April 2012 Featured Scientist – Mitsunori Ogihara, PhD

Dr. Mitsunori Ogihara

April 2012

Overview – Dr. Mitsunori Ogihara is Director of the Data Mining Group in the Center for Computational Science.  He holds the rank of Professor of Computer Science in the College of Arts and Sciences and is a Professor of Electric and Computer Engineering in the College of Engineering.  On January 1, 2012, he began serving as Associate Dean for Digital Library Innovations in the College of Arts and Sciences, a position supported jointly by the Richter Library and the College of Arts and Science.  Prior to joining the University of Miami, he  served as chair of Computer Science at the University of Rochester for eight years.

Dr. Ogihara holds a PhD in Information Sciences from Tokyo Institute of Technology.  His PhD thesis was a theoretical study of computational complexity classes in relation to sets of low density (sparse and tally sets).  In his PhD work, he obtained the definite answer to a decade-long open question about sparse sets derived from the Berman-Hartmanis Conjecture.  Since then he has published more than 100 papers in theoretical computer science.  Currently, he serves on the editorial board for two journals that cover foundational research: Theory of Computing Systems and International Journal of Foundations of Computer Science.

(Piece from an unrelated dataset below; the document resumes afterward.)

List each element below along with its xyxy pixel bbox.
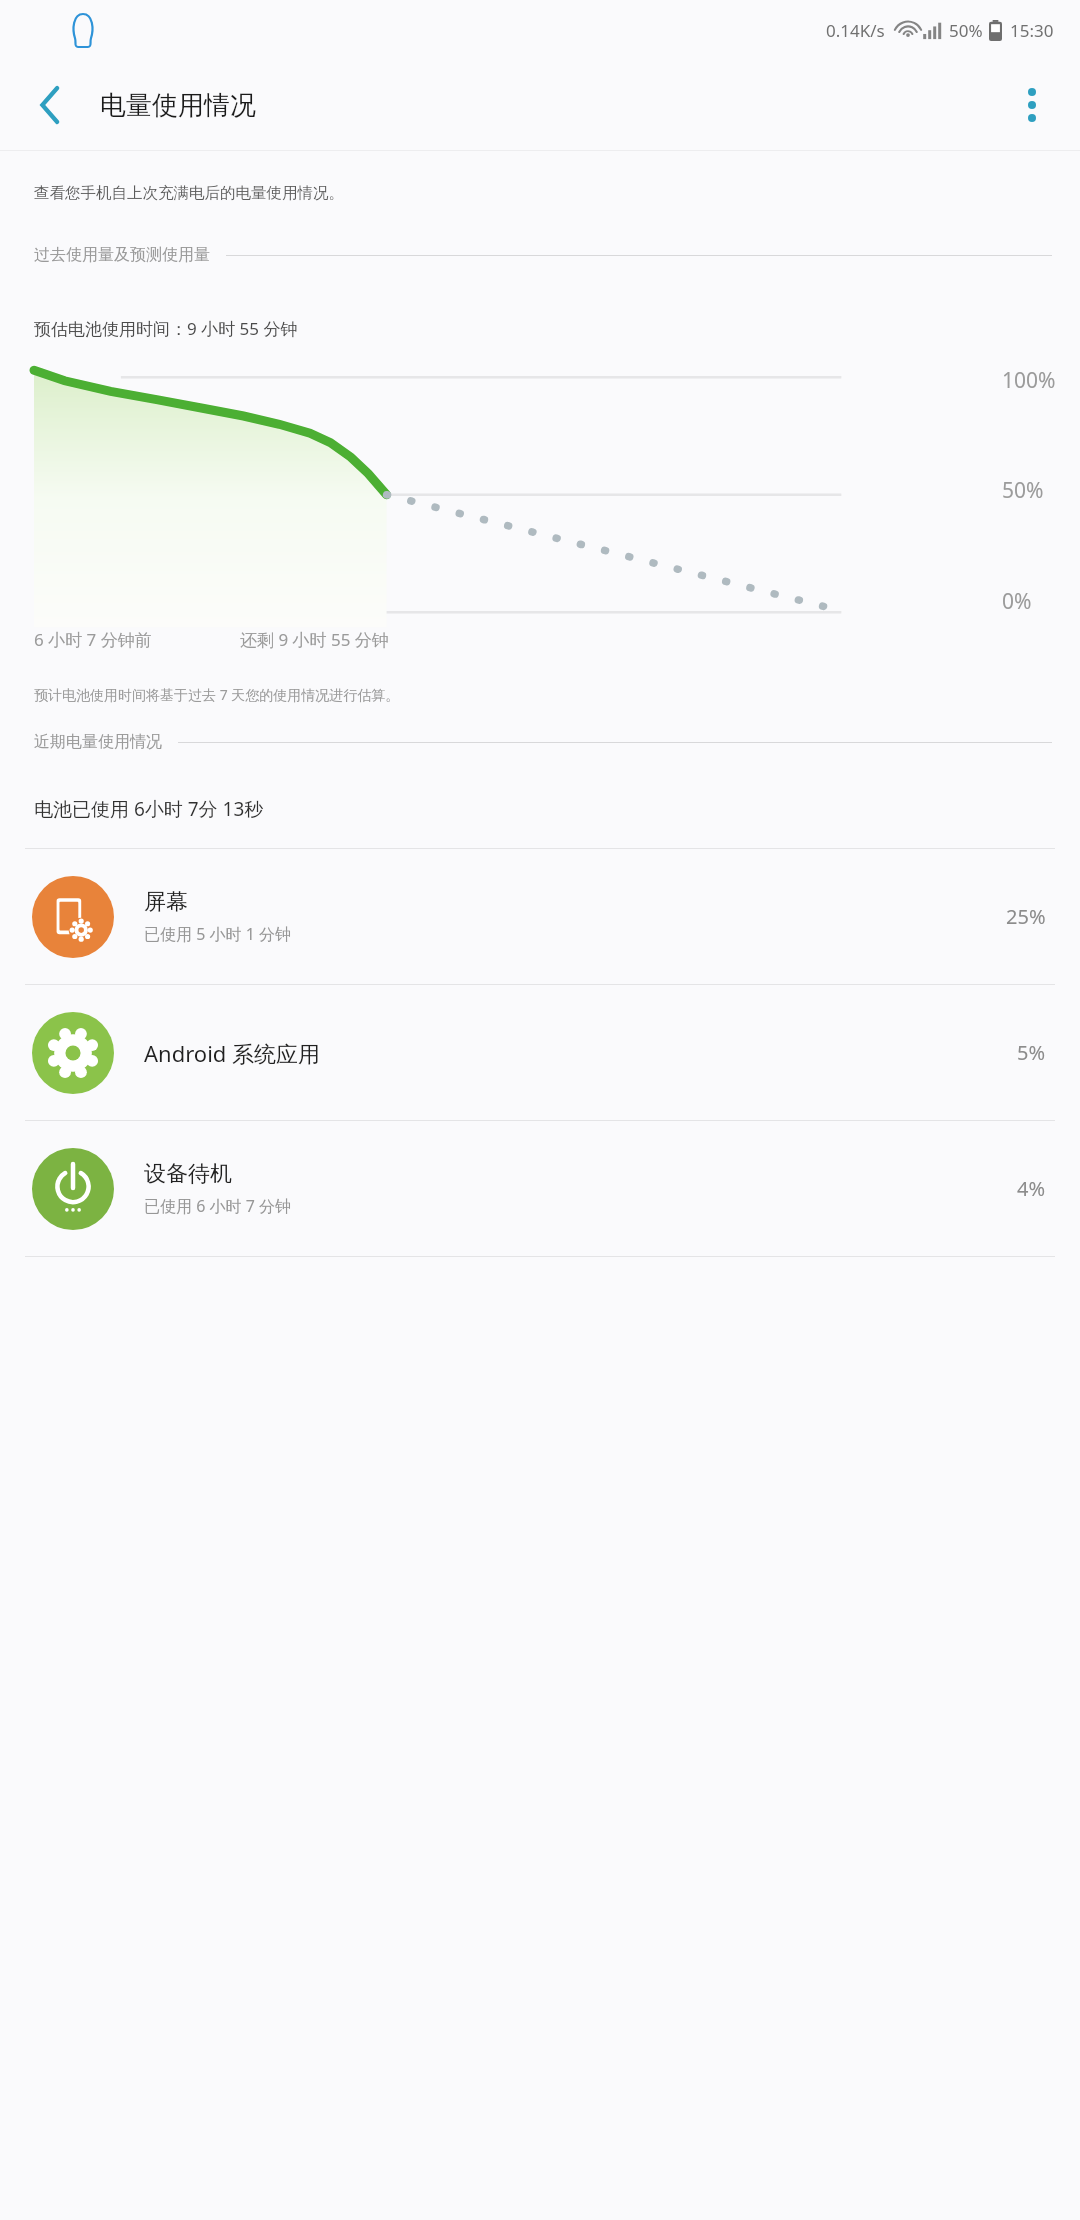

While continuing work on theoretical research, he developed interests in scholarly inquiries that require computation as tools for discovery and has begun publishing in such areas as data mining, bioinformatics, and music information retrieval.   In data mining Dr. Ogihara is interested in developing techniques for high-dimensional data, in particular, those whose attributes are discrete.  In his recent work he developed algorithms for estimating entropy of network flows with respect to the frequencies of IP packet addresses (in collaboration with groups from Georgia Tech., ATT, and Denison University).  A key issue in designing such network traffic monitoring algorithms is that there is not enough space to record all the packets.  The entropy estimation algorithms use sampling packets to obtain a summary that on average gives a close-to-reality representation of the packet distribution.

Research Interests

Document Analysis

Another area of interest in his data mining research is document analysis. Summarizing texts into a few keywords or to a sentence is an important topic where a large volume of poorly annotated texts is being dealt with.

In a recent paper with Zhang et al., he used a parsing technique (a method for computationally identifying parts of speech in given sentences) to identify writer’s sentiment (positive or negative feelings toward the subject of writing) in the collection of technical columns that appeared in The Wall Street Journals. (Fig. 1)

A parsing example in sentiment analysis

Fig. 1 A parsing example in sentiment analysis

High Dimensional Biological Data

In bioinformatics, Dr. Ogihara’s research has been on algorithms for high dimensional biological data.  His group in the CCS is currently developing methods for estimating abundance of transcriptomes from high-throughput sequencing data using fast solutions to the Least Squares Problem.

Soft clustering of activation profiles

Fig. 2 Soft clustering of activation profiles

Also, with Vineet Gupta (Department of Medicine at UM) and a former CCS scientist,Qiong Cheng (University of Illinois), he is developing methods for inferring dynamics of protein-protein interaction through integration of interaction data (Y2H data, for example) and activation data.  In this study an input network is examined to identify sets of interactions that are likely to occur at different times and then using that information activation patterns are grouped into clusters. (Fig. 2)

Music Information Retrieval

In music information retrieval, he is interested in integration of various types of music data (metadata, lyrics, acoustic data, listening patterns, and user social networks) for classification and recommendation.  In a recent paper with a graduate student Yajie Hu he studied the question of modeling transitions from one genre to another in music listening behaviors using freshness in listeners’ memories that decay exponentially in time so as to make meaningful recommendations for the “next piece” to listen to.  Also, with a CCS scientist Dingding Wang he studied the problem of exploring “Twitter follower” networks to improve automatic genre/style classification of artists.  His recent book with Tao Li (Florida International University) and George Tzanetakis (University of British Columbia) “Music Data Mining” surveys a variety of problems and techniques that appear in large-scale music data analysis.